The sprites don’t use the screen’s co-ordinates because they work independently of the screen itself – the same is true for other platforms including the Atari 8-bit – and, because sprites can move into the border areas to allow objects to enter or leave the screen smoothly, they therefore need different co-ordinates. The top left corner of the visible screen for a sprite on the C64 has the X value of 24 and Y is 50.

Line 34 is using the previously undeclared variable CD, which I assume means Collision Detection, by checking if it equals 0. As it‘s never mentioned previously, then it MUST be equal to 0. Then if XX=1, meaning a collision has happened, DX=-DX, so that the vertical direction is reversed. After this POKE V+3 changes the sprite 1 vertical coordinate, then CD is set to 20, which at least means it‘s no longer 0, but it‘s not clear what this does!

This part of the program is dealing with collision detection between the moving sprite and the background, with CD being used as a timer; when a collision occurs CD is set to 20 and, until that timer decreases back to zero (line 35 handles that side of things, lowering the value by one with every pass of the loop) further collisions are ignored. This is done to avoid accidentally detecting the same collision twice, so your correspondent would hazard a guess that CD is perhaps short for Collision Delay?

 Line 35 looks like it may contain some kind of errror, as it reads “35 IF CD0 THEN CD=CD-1”. I think this is where the command ELSE may have come in useful. It may mean IF CD=0, meaning that the conditiion in the previous line has failed, or that for some strange reason the programmer wanted to cancel out the previous command “CD=20”, but why?! It looks like it may have something to do with the direction of a sprite, instead of with collision detection.

Line 35 is an interesting one dear reader, there’s certainly a typo but your correspondent isn’t sure if it was meant to be IF CD>0 or just IF CD since both are valid. The program is actually doing the latter anyway since everything after the second character of the variable name is ignored – so that part at least is a happy accident – but your correspondent did a little digging and tested IF CD to find that it works in the same way on a number of other BASIC dialects.
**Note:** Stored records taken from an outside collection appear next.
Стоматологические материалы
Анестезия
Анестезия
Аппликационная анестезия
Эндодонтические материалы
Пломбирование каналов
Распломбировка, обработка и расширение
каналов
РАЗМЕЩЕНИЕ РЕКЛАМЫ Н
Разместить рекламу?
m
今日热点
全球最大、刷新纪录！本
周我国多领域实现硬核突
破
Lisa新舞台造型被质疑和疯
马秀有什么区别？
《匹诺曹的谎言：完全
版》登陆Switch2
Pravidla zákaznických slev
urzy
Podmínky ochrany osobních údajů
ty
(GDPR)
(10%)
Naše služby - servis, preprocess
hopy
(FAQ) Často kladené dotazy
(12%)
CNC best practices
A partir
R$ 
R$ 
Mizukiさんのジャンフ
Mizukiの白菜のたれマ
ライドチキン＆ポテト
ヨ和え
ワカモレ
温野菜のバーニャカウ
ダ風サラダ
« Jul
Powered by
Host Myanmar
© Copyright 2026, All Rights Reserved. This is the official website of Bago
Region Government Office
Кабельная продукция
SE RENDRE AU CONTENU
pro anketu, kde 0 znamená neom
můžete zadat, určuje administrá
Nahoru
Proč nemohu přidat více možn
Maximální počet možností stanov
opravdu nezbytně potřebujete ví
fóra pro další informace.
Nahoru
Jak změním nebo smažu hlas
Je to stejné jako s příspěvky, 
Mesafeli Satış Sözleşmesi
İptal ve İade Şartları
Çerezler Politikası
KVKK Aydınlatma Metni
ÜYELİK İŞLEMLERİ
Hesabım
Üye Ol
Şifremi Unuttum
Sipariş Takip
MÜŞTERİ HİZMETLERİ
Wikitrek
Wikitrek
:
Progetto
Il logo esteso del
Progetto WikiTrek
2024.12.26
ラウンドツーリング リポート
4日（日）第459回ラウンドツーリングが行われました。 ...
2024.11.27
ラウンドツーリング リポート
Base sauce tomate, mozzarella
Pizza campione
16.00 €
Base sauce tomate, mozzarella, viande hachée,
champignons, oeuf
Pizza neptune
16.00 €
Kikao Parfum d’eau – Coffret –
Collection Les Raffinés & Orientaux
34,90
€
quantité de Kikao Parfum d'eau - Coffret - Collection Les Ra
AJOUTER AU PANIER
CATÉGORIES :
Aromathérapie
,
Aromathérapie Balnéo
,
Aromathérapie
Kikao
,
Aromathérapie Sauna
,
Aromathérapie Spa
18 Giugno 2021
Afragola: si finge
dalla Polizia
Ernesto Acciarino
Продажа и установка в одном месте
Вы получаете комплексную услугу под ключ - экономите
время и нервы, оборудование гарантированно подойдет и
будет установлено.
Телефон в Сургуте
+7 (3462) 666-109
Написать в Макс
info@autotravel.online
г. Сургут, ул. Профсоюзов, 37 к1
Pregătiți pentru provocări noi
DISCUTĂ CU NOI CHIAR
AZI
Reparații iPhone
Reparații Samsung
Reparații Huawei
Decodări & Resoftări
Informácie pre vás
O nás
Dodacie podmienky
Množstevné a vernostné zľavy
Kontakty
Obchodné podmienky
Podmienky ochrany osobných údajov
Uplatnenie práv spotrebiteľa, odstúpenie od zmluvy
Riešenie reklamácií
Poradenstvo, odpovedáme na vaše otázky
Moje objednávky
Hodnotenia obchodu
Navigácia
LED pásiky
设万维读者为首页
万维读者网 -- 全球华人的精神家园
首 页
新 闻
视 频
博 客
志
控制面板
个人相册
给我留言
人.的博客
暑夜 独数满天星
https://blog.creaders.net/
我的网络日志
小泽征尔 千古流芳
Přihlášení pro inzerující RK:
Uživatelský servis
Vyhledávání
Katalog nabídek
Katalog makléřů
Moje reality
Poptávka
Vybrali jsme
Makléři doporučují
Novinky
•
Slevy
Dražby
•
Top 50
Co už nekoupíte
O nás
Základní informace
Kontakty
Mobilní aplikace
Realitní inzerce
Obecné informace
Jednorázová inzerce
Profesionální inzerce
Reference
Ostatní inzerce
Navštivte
 This business of POKEing a location with its own contents is one of the most confusing things about the Commodore 64!

No dear reader, it’s not confusing in the same way that any BASIC dialect can add or subtract values from a variable’s current state with commands such as X=X+4. The only real difference is that the variables don’t need to be involved.

It‘s been very difficult writing this post, so I‘ve decided to split it into two parts. Luckily for you, this means the next part explaining the program in detail, along with a conversion into one or more other BASIC dialects, will follow fairly soon.

Your correspondent is very much looking forward to seeing how the author deals with converting a listing he doesn’t properly understand even at a BASIC level before the C64-specific register reads and writes are taken into consideration. The author despises the C64 for not, to his mind at least, being easy to understand in this context so it’ll be very interesting indeed to see how he feels about platforms like the Spectrum , Apple II or BBC Micro after trying to implement both the sprites themselves and their collisions completely in software.

[1] Each sprite definition is 63 bytes long but they’re stored as 64 byte blocks in memory; this is sensible since it gives us 256 sprites in the current video bank and the data pointers are all 8-bit numbers so can only be a value from 0 to 255.